A further important finding from the study9 is that, despite robust objective testing, nearly half of those with breathlessness were left without a diagnosis. As the authors point out, this is in keeping with prior studies evaluating exertional dyspnoea in the young2 ,13 and may be explained by perceptual amplification, de-conditioning or perhaps unrecognised dysfunctional breathing.16 The key point, however, is that worryingly, yet in keeping with the prior published work in the field, almost half of this group was prescribed inhaler therapy.

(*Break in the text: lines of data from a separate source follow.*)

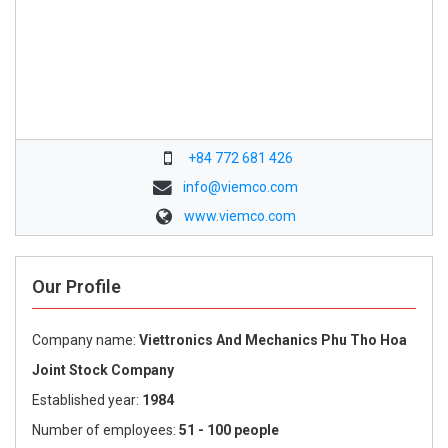
+84 772 681 426
info@viemco.com
www.viemco.com
Our Profile
Company name:
Viettronics And Mechanics Phu Tho Hoa
Joint Stock Company
Established year:
1984
Number of employees:
51 - 100 people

So where does this leave the clinician? Clearly, it is of concern to see an ongoing signal to suggest that young individuals with breathlessness continue to be mislabelled and mistreated. The side effect profile and potential deleterious impact of regular β-2 agonist therapy17 surely underlines the importance of moving forward from a ‘suck it and see’ approach. In addition, the timely and accurate recognition of EILO facilitates delivery of targeted treatment, including consideration for surgical intervention.18

Further work is clearly needed to understand the causes of exertional breathlessness in the young and the place and utility of simple less-invasive means for accurate diagnosis. Indeed, there is an uncanny parallel with the arguments made by advocates in favour of simple objective assessment of airway inflammation;19 perhaps the key message being that we need to accept that more objective testing is needed to facilitate precision.

In this respect, it is encouraging to see work from the IMPRESS Group for the British Thoracic Society (http://www.impressresp.com) and the National Institute of Health and Care Excellence Asthma diagnosis and monitoring guideline development group (https://www.nice.org.uk/Guidance/InDevelopment/GID-CGWAVE0640); acting to place early and accurate diagnosis at the forefront of UK respiratory practice. After all, surely it is high time that patients with exertional breathlessness exercise their right to a correct diagnosis and treatment.